Dataset records below:

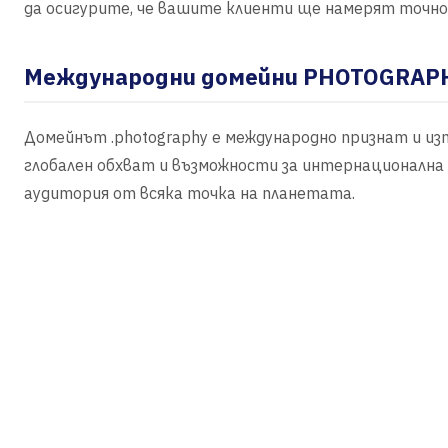
да осигурите, че вашите клиенти ще намерят точно 
Международни домейни PHOTOGRAP
Домейнът .photography е международно признат и из
глобален обхват и възможности за интернационална
аудитория от всяка точка на планетата.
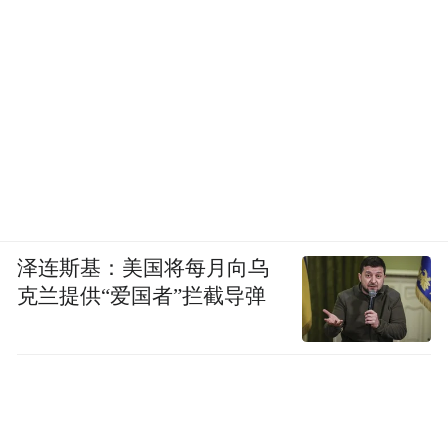
泽连斯基：美国将每月向乌
克兰提供“爱国者”拦截导弹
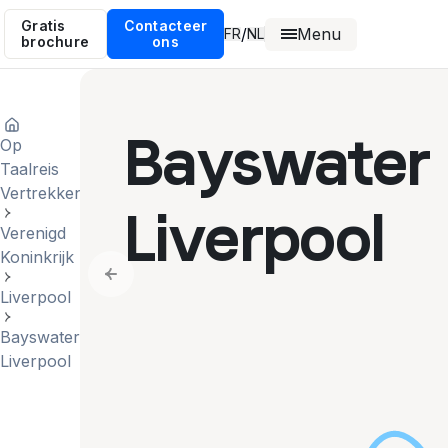
Gratis
Contacteer
Menu
/
FR
NL
brochure
ons
Bayswater
Op
Taalreis
Vertrekken
Liverpool
Verenigd
Koninkrijk
Previous slide
Liverpool
Bayswater
Liverpool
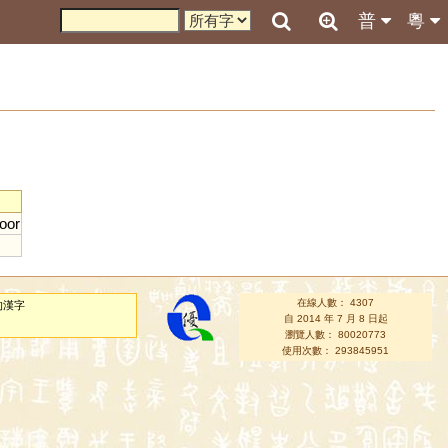
普
粵
oor
在線人數： 4307
的漢字
自 2014 年 7 月 8 日起
瀏覽人數： 80020773
使用次數： 293845951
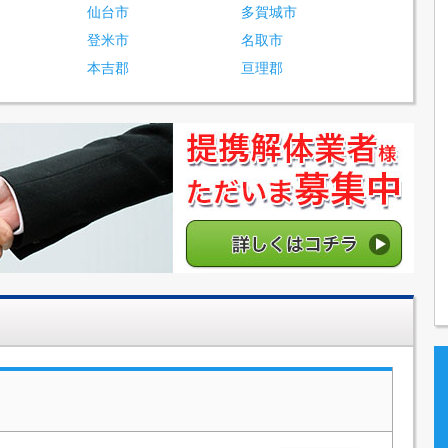
仙台市
多賀城市
登米市
名取市
本吉郡
亘理郡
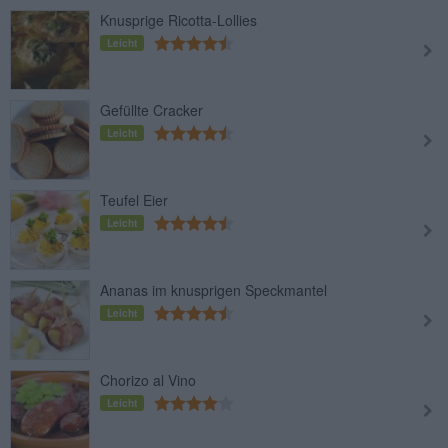
Knusprige Ricotta-Lollies
Leicht
Gefüllte Cracker
Leicht
Teufel Eier
Leicht
Ananas im knusprigen Speckmantel
Leicht
Chorizo al Vino
Leicht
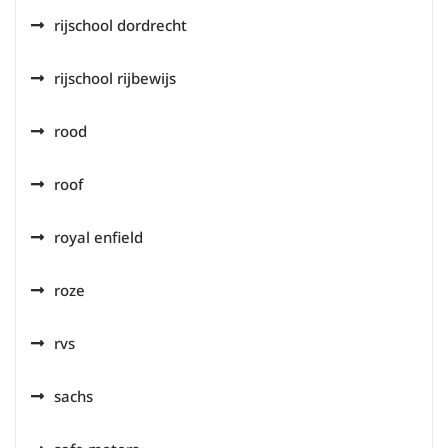
rijschool dordrecht
rijschool rijbewijs
rood
roof
royal enfield
roze
rvs
sachs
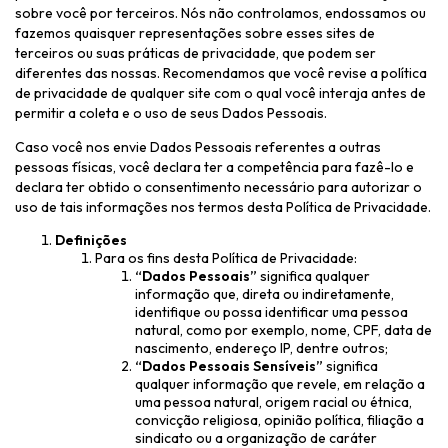
sobre você por terceiros. Nós não controlamos, endossamos ou
fazemos quaisquer representações sobre esses sites de
terceiros ou suas práticas de privacidade, que podem ser
diferentes das nossas. Recomendamos que você revise a política
de privacidade de qualquer site com o qual você interaja antes de
permitir a coleta e o uso de seus Dados Pessoais.
Caso você nos envie Dados Pessoais referentes a outras
pessoas físicas, você declara ter a competência para fazê-lo e
declara ter obtido o consentimento necessário para autorizar o
uso de tais informações nos termos desta Política de Privacidade.
Definições
Para os fins desta Política de Privacidade:
“Dados Pessoais”
significa qualquer
informação que, direta ou indiretamente,
identifique ou possa identificar uma pessoa
natural, como por exemplo, nome, CPF, data de
nascimento, endereço IP, dentre outros;
“Dados Pessoais Sensíveis”
significa
qualquer informação que revele, em relação a
uma pessoa natural, origem racial ou étnica,
convicção religiosa, opinião política, filiação a
sindicato ou a organização de caráter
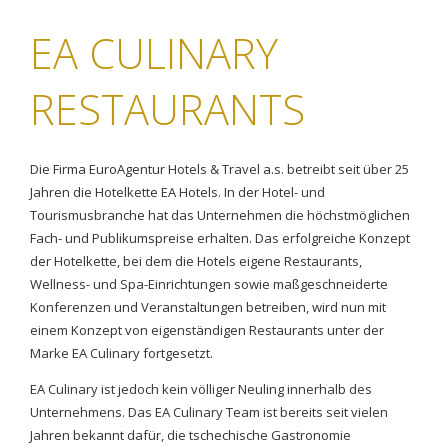
EA CULINARY
RESTAURANTS
Die Firma EuroAgentur Hotels & Travel a.s. betreibt seit über 25
Jahren die Hotelkette EA Hotels. In der Hotel- und
Tourismusbranche hat das Unternehmen die höchstmöglichen
Fach- und Publikumspreise erhalten. Das erfolgreiche Konzept
der Hotelkette, bei dem die Hotels eigene Restaurants,
Wellness- und Spa-Einrichtungen sowie maßgeschneiderte
Konferenzen und Veranstaltungen betreiben, wird nun mit
einem Konzept von eigenständigen Restaurants unter der
Marke EA Culinary fortgesetzt.
EA Culinary ist jedoch kein völliger Neuling innerhalb des
Unternehmens. Das EA Culinary Team ist bereits seit vielen
Jahren bekannt dafür, die tschechische Gastronomie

End of Dataset records.

What you should do: Every line above needs to be written out again as it stands. Pictures do not belong in the copy.

Finished exercise:
да осигурите, че вашите клиенти ще намерят точно 
Международни домейни PHOTOGRAP
Домейнът .photography е международно признат и из
глобален обхват и възможности за интернационална
аудитория от всяка точка на планетата.
泽连斯基：美国将每月向乌
克兰提供“爱国者”拦截导弹
Gratis
Contacteer
Menu
/
FR
NL
brochure
ons
Bayswater
Op
Taalreis
Vertrekken
Liverpool
Verenigd
Koninkrijk
Previous slide
Liverpool
Bayswater
Liverpool
普
粵
oor
在線人數： 4307
的漢字
自 2014 年 7 月 8 日起
瀏覽人數： 80020773
使用次數： 293845951
仙台市
多賀城市
登米市
名取市
本吉郡
亘理郡
Knusprige Ricotta-Lollies
Leicht
Gefüllte Cracker
Leicht
Teufel Eier
Leicht
Ananas im knusprigen Speckmantel
Leicht
Chorizo al Vino
Leicht
rijschool dordrecht
rijschool rijbewijs
rood
roof
royal enfield
roze
rvs
sachs
sobre você por terceiros. Nós não controlamos, endossamos ou
fazemos quaisquer representações sobre esses sites de
terceiros ou suas práticas de privacidade, que podem ser
diferentes das nossas. Recomendamos que você revise a política
de privacidade de qualquer site com o qual você interaja antes de
permitir a coleta e o uso de seus Dados Pessoais.
Caso você nos envie Dados Pessoais referentes a outras
pessoas físicas, você declara ter a competência para fazê-lo e
declara ter obtido o consentimento necessário para autorizar o
uso de tais informações nos termos desta Política de Privacidade.
Definições
Para os fins desta Política de Privacidade:
“Dados Pessoais”
significa qualquer
informação que, direta ou indiretamente,
identifique ou possa identificar uma pessoa
natural, como por exemplo, nome, CPF, data de
nascimento, endereço IP, dentre outros;
“Dados Pessoais Sensíveis”
significa
qualquer informação que revele, em relação a
uma pessoa natural, origem racial ou étnica,
convicção religiosa, opinião política, filiação a
sindicato ou a organização de caráter
EA CULINARY
RESTAURANTS
Die Firma EuroAgentur Hotels & Travel a.s. betreibt seit über 25
Jahren die Hotelkette EA Hotels. In der Hotel- und
Tourismusbranche hat das Unternehmen die höchstmöglichen
Fach- und Publikumspreise erhalten. Das erfolgreiche Konzept
der Hotelkette, bei dem die Hotels eigene Restaurants,
Wellness- und Spa-Einrichtungen sowie maßgeschneiderte
Konferenzen und Veranstaltungen betreiben, wird nun mit
einem Konzept von eigenständigen Restaurants unter der
Marke EA Culinary fortgesetzt.
EA Culinary ist jedoch kein völliger Neuling innerhalb des
Unternehmens. Das EA Culinary Team ist bereits seit vielen
Jahren bekannt dafür, die tschechische Gastronomie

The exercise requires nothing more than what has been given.